Stuur je adem en je gedachten naar je baby. Deze ademhaling zal jou naar de ultieme staat van ontspanning brengen. Hierdoor kun je jezelf toestaan dieper te gaan met iedere golving, terwijl de baby verder indaalt aan het einde van de verdunnings- en openingsfase.

Je zult in plaats van naar boven naar beneden willen gaan ademen. Je hoeft niet aan te kondigen dat je voelt dat de baby er nu aankomt. Laat deze fase als vanzelf overgaan in de geboorteademhaling zonder verstoring of aanwijzingen van iemand anders dan jouw geboortepartner.

Geboorteademhaling (birth breathing)

De geboorteademhaling wordt gebruikt bij volledige opening of aan het einde van de verdunnings- en openingsfase. Deze techniek dient dagelijks te worden geoefend bij de stoelgang. Zo krijg je het ‘gevoel’ te pakken. Het is nuttig dat de geboortepartner deze ademhaling ook kent zodat hij of zij de techniek kan ‘influisteren’.

  • De ademhaling wordt nu naar beneden gericht. Jouw lichaam voelt de behoefte om naar beneden te ademen. Je gaat in een heel diepe ontspanning.
  • Je werkt samen met jouw baby aan de geleidelijke afdaling langs het geboortepad.
  • Je volgt je lichaam en geeft zelf het tempo van de ademhaling aan (Mother-Directed Birthing, in plaats van de eventuele aanmoediging om te persen).
  • Leun wat achterover (je rug in een hoek van 45°) of kies een andere prettige houding; korte inademing en lange uitademing, stuur energie naar beneden en naar voren (in een J-vorm) richting de uitgang van de vagina.
  • Adem uitsluitend naar beneden gedurende een golving; volg je lichaam en de baby. Terwijl je je adem naar beneden richt, duw je zachtjes met iedere ademhaling de baby naar beneden.
  • De mond ontspannen, lippen losjes open. Niet uitademen door de mond.
Ontspan

Herhaal tijdens een golving enkele keren de geboorteademhaling, houd de ademhaling enkele seconden vast en duw daarmee de baby zachtjes naar beneden.

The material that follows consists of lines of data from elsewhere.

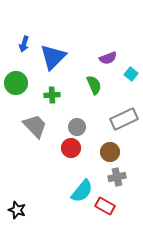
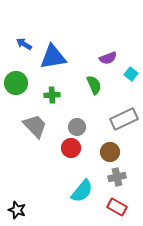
blue arrow: rotated 105 degrees clockwise
blue triangle: rotated 36 degrees clockwise
red rectangle: moved 12 px right, 1 px down
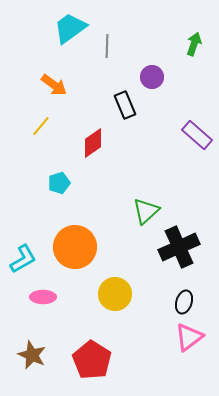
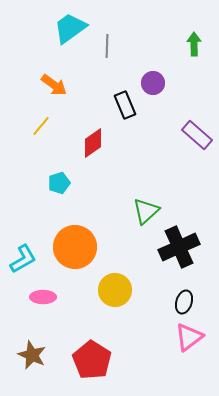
green arrow: rotated 20 degrees counterclockwise
purple circle: moved 1 px right, 6 px down
yellow circle: moved 4 px up
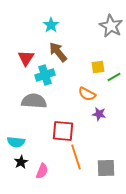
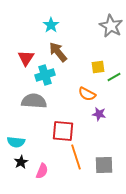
gray square: moved 2 px left, 3 px up
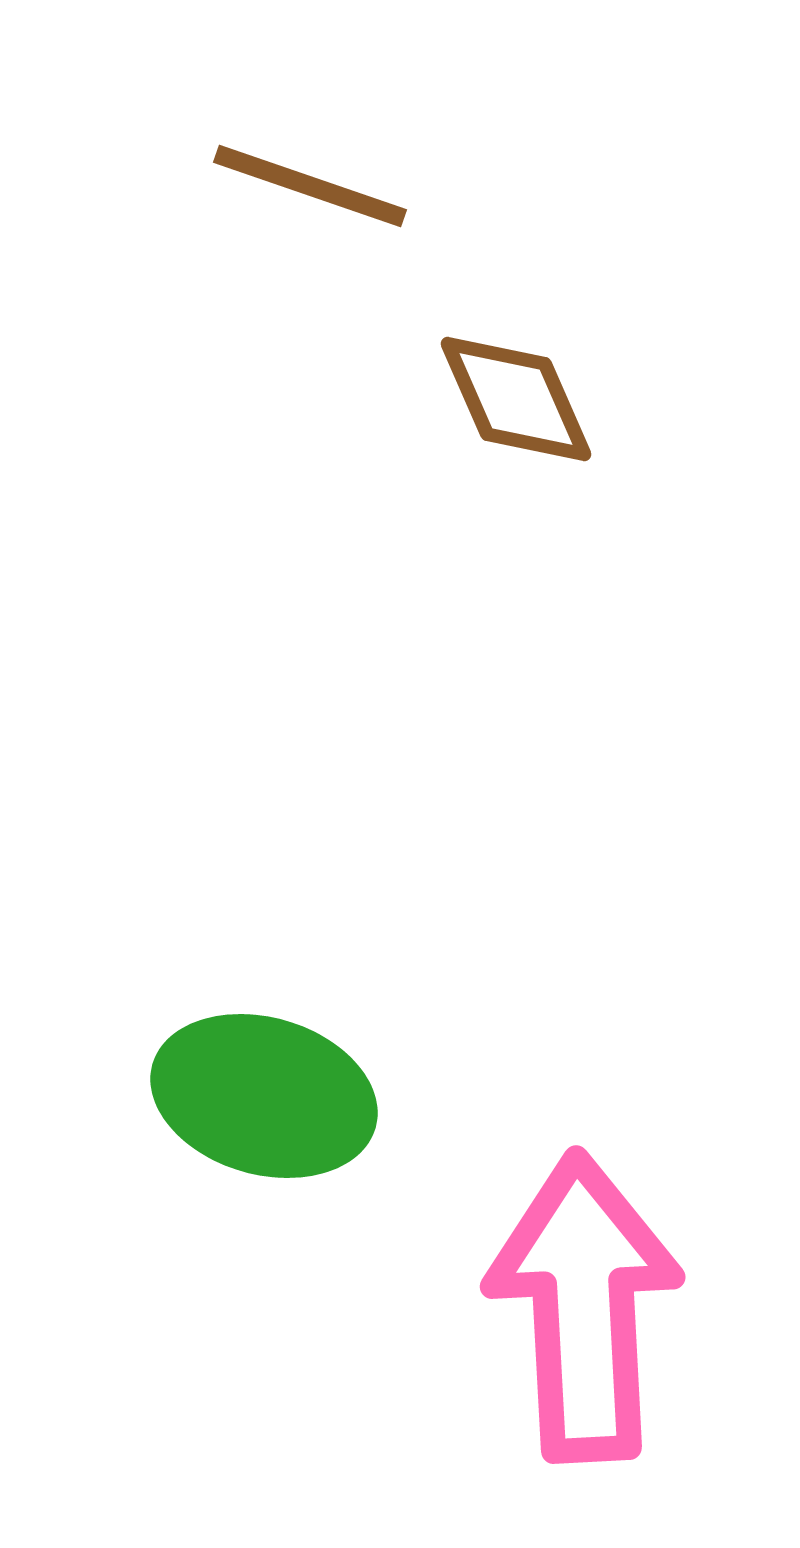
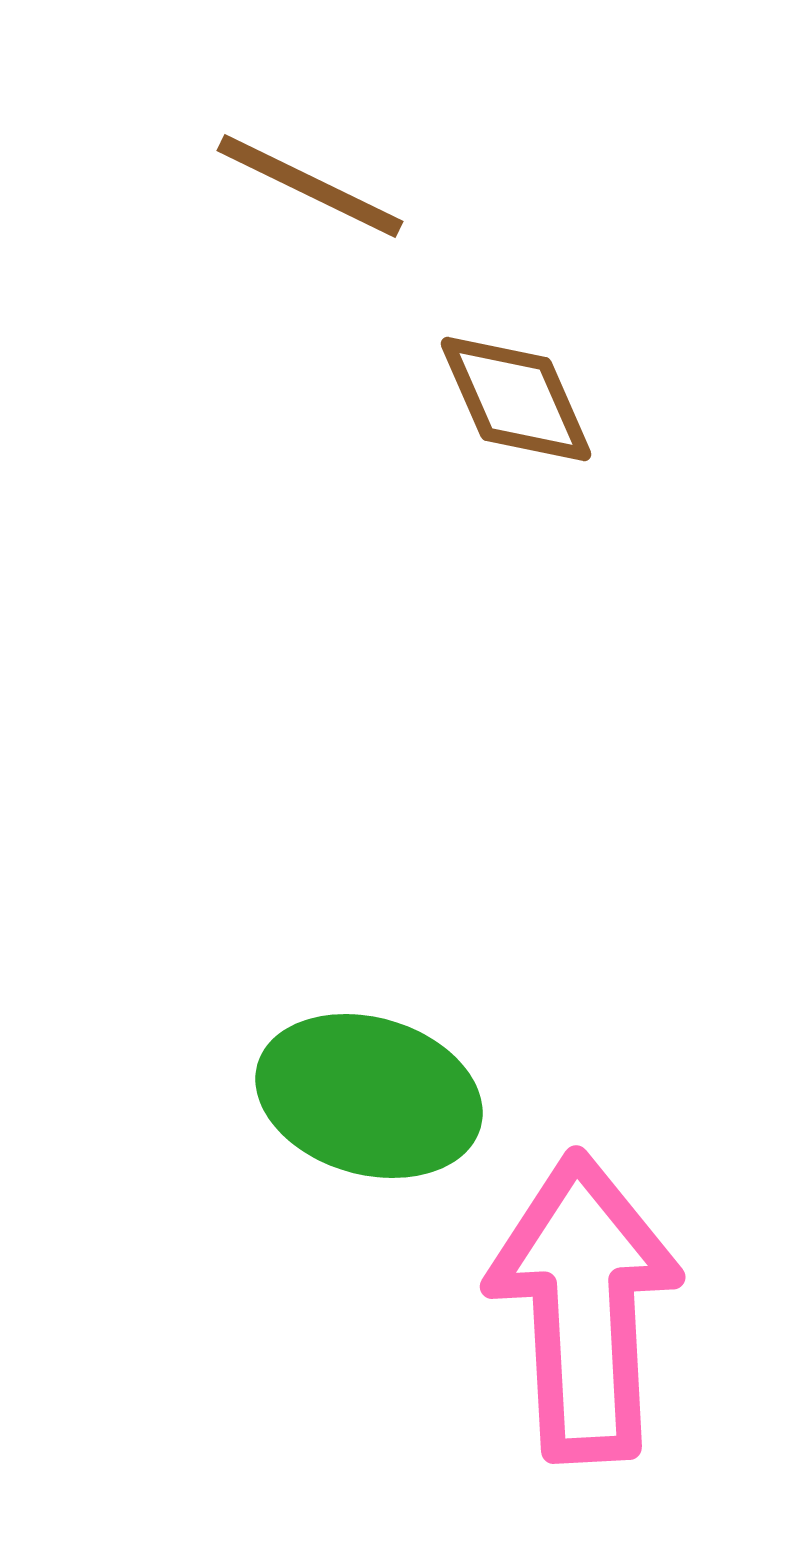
brown line: rotated 7 degrees clockwise
green ellipse: moved 105 px right
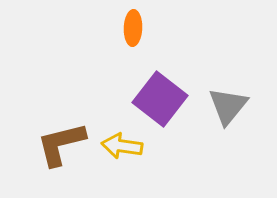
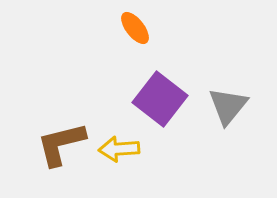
orange ellipse: moved 2 px right; rotated 40 degrees counterclockwise
yellow arrow: moved 3 px left, 3 px down; rotated 12 degrees counterclockwise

Blijf ontspannen om niet in de ‘perstoestand’ te komen. Het lichaam kan worden geleerd om de natuurlijke pulseringen te behouden of weer terug te krijgen doormiddel van de kalme ademhaling, om een eventueel geforceerd persen te kalmeren. Het is belangrijk om niet in het geforceerd persen terecht te komen omdat dat niet gemakkelijk teruggedraaid kan worden als het eenmaal begonnen is. Het barende lichaam doet al het ‘ademwerk’.